De meilleures connaissances pour enrayer le déclin

Le caribou migrateur constitue un élément central de l’écologie des milieux nordiques et est au cœur de la culture et de l’économie de cette région. Les variations d’effectifs des populations de caribou pourraient avoir des répercussions néfastes, notamment pour les populations autochtones comme les Innus. Le mois d’août dernier, les Amis du Mushuau-nipi ont organisé le 8e Séminaire nordique autochtone. Le thème : « Un caribou en situation précaire, comment rallier conservation et savoir autochtone ? » Des Innus de partout du Québec et au Labrador, des scientifiques québécois, des représentants de groupes environnementaux ainsi que des membres de la société civile étaient invités à se prononcer sur le sujet.

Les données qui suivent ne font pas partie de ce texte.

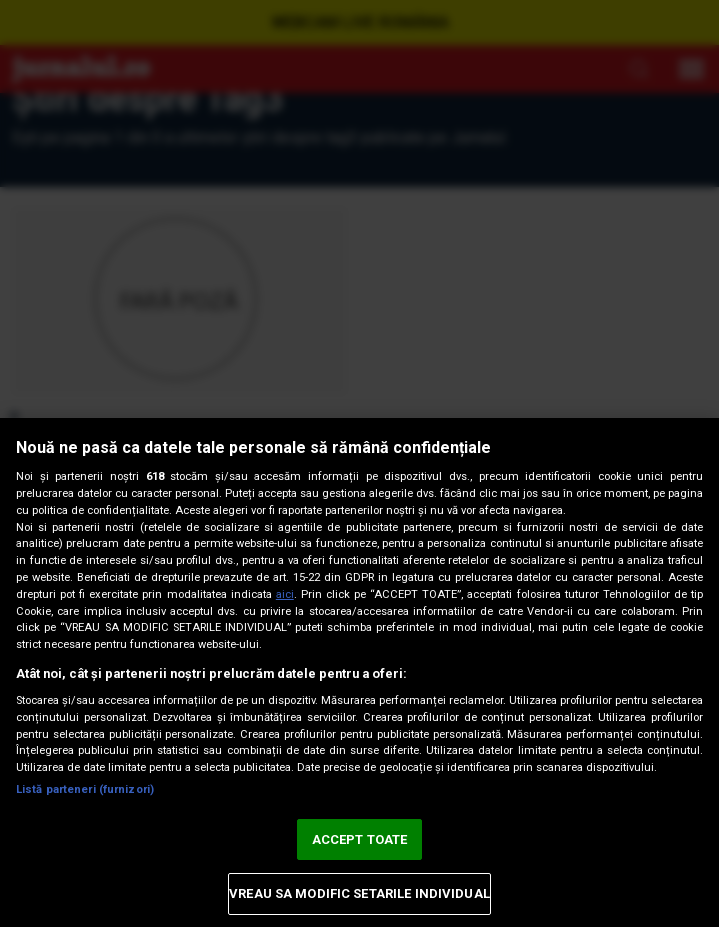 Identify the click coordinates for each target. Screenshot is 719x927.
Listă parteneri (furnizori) (85, 789)
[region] (359, 672)
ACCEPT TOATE (360, 839)
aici (285, 594)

 Un constat s’est dégagé de ce séminaire : la survie du caribou migrateur est intimement liée à la vitalité de la culture traditionnelle Innue. En effet, cet animal est au coeur des traditions, de la vie spirituelle, de la connaissance et du mode de vie ancestral et actuel des Innus du Québec et du Labrador. Le chasseur innu Serge Ashini Goupil confirme : « Si notre peuple existe encore aujourd’hui, c’est principalement grâce aux caribous. Notre lien avec cet animal est extrêmement fort. Nous ne pouvons imaginer une seule seconde qu’il disparaisse. » Il ajoute : « Les décisions qui devront être prises rapidement nécessiteront un leadership particulier des Premières Nations sur ce dossier, sous l’angle de la responsabilité culturelle pour l’intendance du territoire et des espèces qui y habitent. » Pour responsabiliser la population, les Amis de Mushuau-nipi préparent présentement une tournée d’information dans les communautés innues de la Côte-Nord.